This month, we have conducted a review of the party manifestos for the 2017 General Election and what they potentially mean for adult social care and health and for children and young people’s services. Please see more in the news section.
A positive is the increased focus on adult social care. In the 2015 General Election, adult social care barely got a mention. The Conservative manifesto commitment to implement the higher threshold for means testing and the introduction of a cap on the total cost of care were both postponed eleven weeks after the election. Now the Conservatives have put forward another scheme which is the effective abolition of free or subsidised homecare for anyone who owns a property in England.

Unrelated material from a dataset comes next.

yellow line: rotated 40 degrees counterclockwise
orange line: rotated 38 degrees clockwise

We can find only four areas of the country where the average value of a home is less than £100,000. Following a poor reception for this idea the Conservatives have reversed their position on a cap on the lifetime costs of care and suggested that consultation on this would form part of the process of developing a green paper.
As a strategy it is probably right to look to an income raising measure to pay for it, but the brevity of the manifesto combined with the further alterations to the policy raise many more questions than answers, chief amongst these are:
- The level of the cap is critical. The original plan of having a cap on the cost of care set at £72,000 meant in practice that very few people entering residential care would ever live long enough to reach this amount.

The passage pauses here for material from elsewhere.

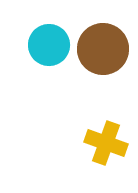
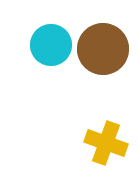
cyan circle: moved 2 px right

- Equity release is a complex area and there is a significant cost difference between Universal Differed Payment (UDP) schemes operated by local authorities and the products available in the private sector.
- The UDP scheme is already patchy in application and it is far from clear that Local Authorities could manage a significantly extended scheme in both scale of resources and duration of loans.
One of the possible unintended consequences of this policy change could be a growth in residential care. Under the current system the value of an asset plays no part in determining what an individual pays for home care but does for residential, remove this anomaly and suddenly residential care can become a more attractive option for families to consider.
All parties in this election have attempted to say something of substance about the provision of adult social care and for all of them the harsh reality is that with an aging population the demand for these services will rise and with them the cost.
The dilemma is really about who takes responsibility, the individual alone, the collective via the state, or a combination of the two.
Concerning Children’s Services we were pleased to see the findings of the evaluation of Birmingham City Council’s Step Down programme. This evaluation conducted by the Rees Centre at the University of Oxford shows the impact of a partnership approach to bringing young people out of residential homes into foster placements. It suggests the approach in Birmingham has achieved both potential cost savings as well as positive impacts on placement stability and young people engaging in much higher levels of activities than they were in their prior residential placements. These findings link to our work supporting a number of areas to improve their approaches to foster and residential care for children and young people.